DATA FOR ANALYSIS =

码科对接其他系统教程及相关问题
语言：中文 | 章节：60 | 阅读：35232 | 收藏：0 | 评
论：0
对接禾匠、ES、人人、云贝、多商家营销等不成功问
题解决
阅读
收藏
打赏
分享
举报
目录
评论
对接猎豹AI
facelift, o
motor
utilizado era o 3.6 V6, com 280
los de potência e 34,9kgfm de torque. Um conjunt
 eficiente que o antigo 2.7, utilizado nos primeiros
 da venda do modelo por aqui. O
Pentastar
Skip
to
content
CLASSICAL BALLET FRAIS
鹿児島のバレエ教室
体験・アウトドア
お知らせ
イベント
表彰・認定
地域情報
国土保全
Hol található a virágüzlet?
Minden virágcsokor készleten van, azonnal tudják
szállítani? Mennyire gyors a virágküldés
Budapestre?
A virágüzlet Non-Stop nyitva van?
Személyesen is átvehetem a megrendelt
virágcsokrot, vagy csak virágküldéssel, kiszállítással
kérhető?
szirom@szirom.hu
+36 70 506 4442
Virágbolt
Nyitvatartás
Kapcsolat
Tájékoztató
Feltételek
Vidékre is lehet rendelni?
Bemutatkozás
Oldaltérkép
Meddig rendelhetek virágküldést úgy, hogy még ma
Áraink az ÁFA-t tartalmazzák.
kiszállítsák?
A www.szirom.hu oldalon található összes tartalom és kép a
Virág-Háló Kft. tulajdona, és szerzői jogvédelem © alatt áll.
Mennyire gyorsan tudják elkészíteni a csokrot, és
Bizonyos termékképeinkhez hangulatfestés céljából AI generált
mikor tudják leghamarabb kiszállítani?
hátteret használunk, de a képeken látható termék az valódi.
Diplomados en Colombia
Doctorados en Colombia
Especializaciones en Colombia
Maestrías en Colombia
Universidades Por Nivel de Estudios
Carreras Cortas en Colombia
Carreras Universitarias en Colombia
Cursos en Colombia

YOUR OBJECTIVE =
Please write out the lines that run from the one with "Meddig rendelhetek virágküldést" to the end of the records, both included, exactly as they appear.

THE COMPLETED TASK =
Meddig rendelhetek virágküldést úgy, hogy még ma
Áraink az ÁFA-t tartalmazzák.
kiszállítsák?
A www.szirom.hu oldalon található összes tartalom és kép a
Virág-Háló Kft. tulajdona, és szerzői jogvédelem © alatt áll.
Mennyire gyorsan tudják elkészíteni a csokrot, és
Bizonyos termékképeinkhez hangulatfestés céljából AI generált
mikor tudják leghamarabb kiszállítani?
hátteret használunk, de a képeken látható termék az valódi.
Diplomados en Colombia
Doctorados en Colombia
Especializaciones en Colombia
Maestrías en Colombia
Universidades Por Nivel de Estudios
Carreras Cortas en Colombia
Carreras Universitarias en Colombia
Cursos en Colombia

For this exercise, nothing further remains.